What is angle between the two hands ofclock when it is 10 : 25 in the?
Answers
Based on the numbers 1 to 12 in a clock, a clock is divided into 12 sectors, each of 360° / 12 = 30° each. The angular distance between two consecutive time indicators (numbers in the clock) is 30°.
Here, at 10:25, the hour hand is at 10 and the minute hand is at 5.
Thus there will be a difference of 10 - 5 = 5 sectors of 30° each between the two hands, thus the minute difference between them will be 5 × 30 = 150°.

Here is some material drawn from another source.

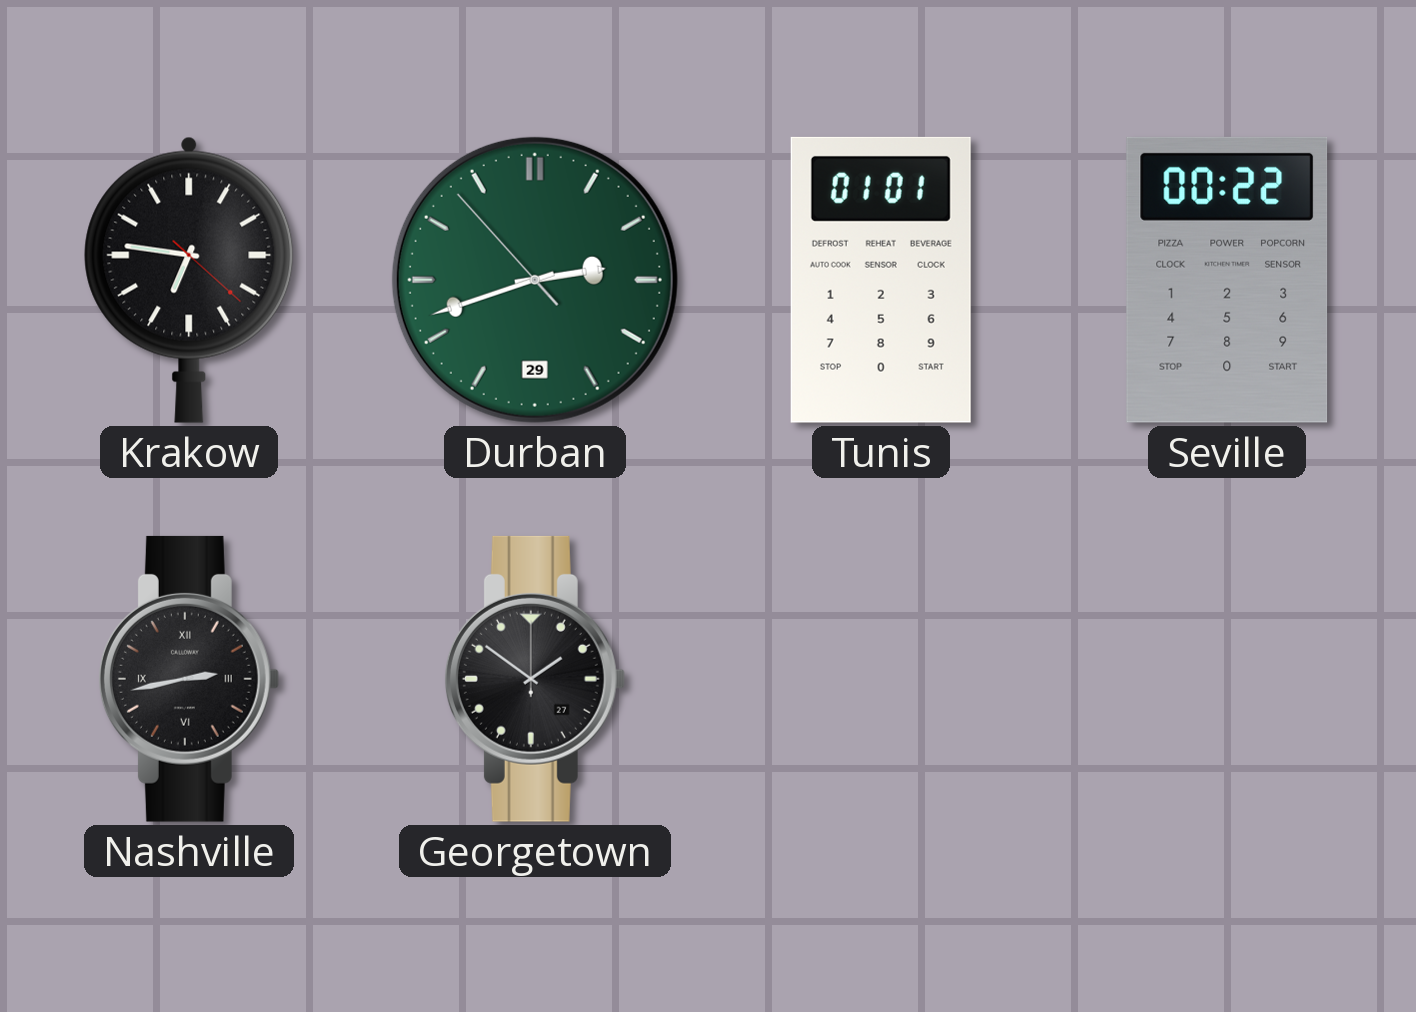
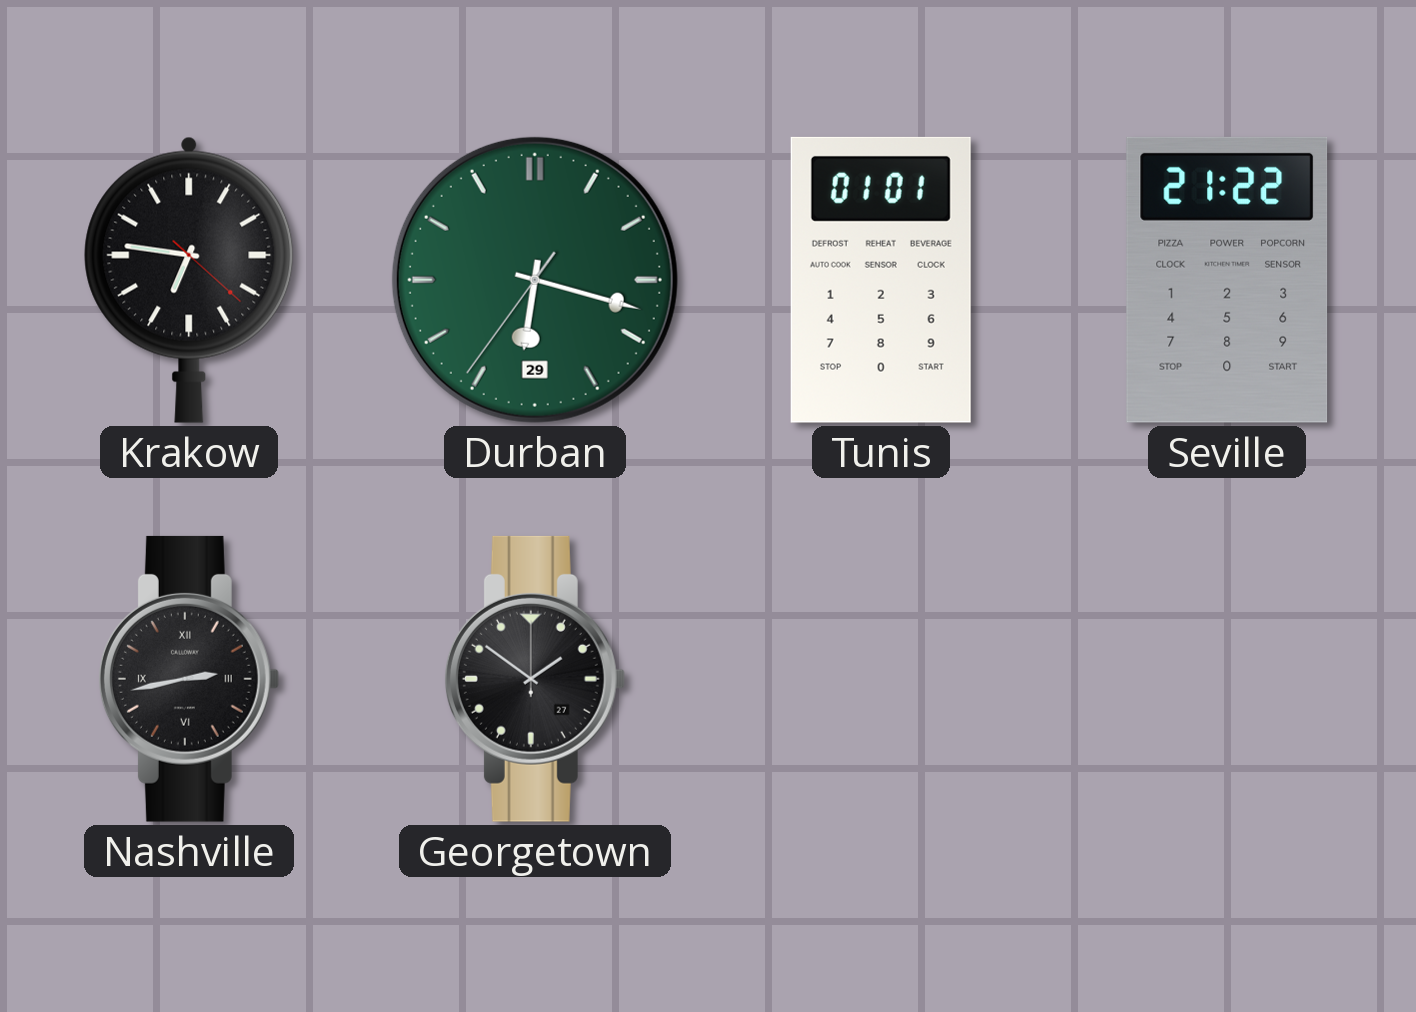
Durban: 2:41 -> 6:17
Seville: 00:22 -> 21:22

But, as the angular distance between two consecutive time indicators is 30°, the hour hand travels an angular distance of 30° in an hour, i.e., 60 minutes.
Thus,
→ Angular distance travelled by the hour hand in 60 minutes = 30°
→ Angular distance travelled by the hour hand in 1 minute = (1/2)°
According to this, from 10:00 to 10:25, as there's a difference of 25 minute,
→ Angular distance travelled by the hour hand in 25 minutes = (25/2)° = 12.5°.
So the hour hand travels 12.5° during this time in clockwise direction, thus the angle between the two hands will be more than 150°.
Hence the actual angle is 150° + 12.5° = 162.5°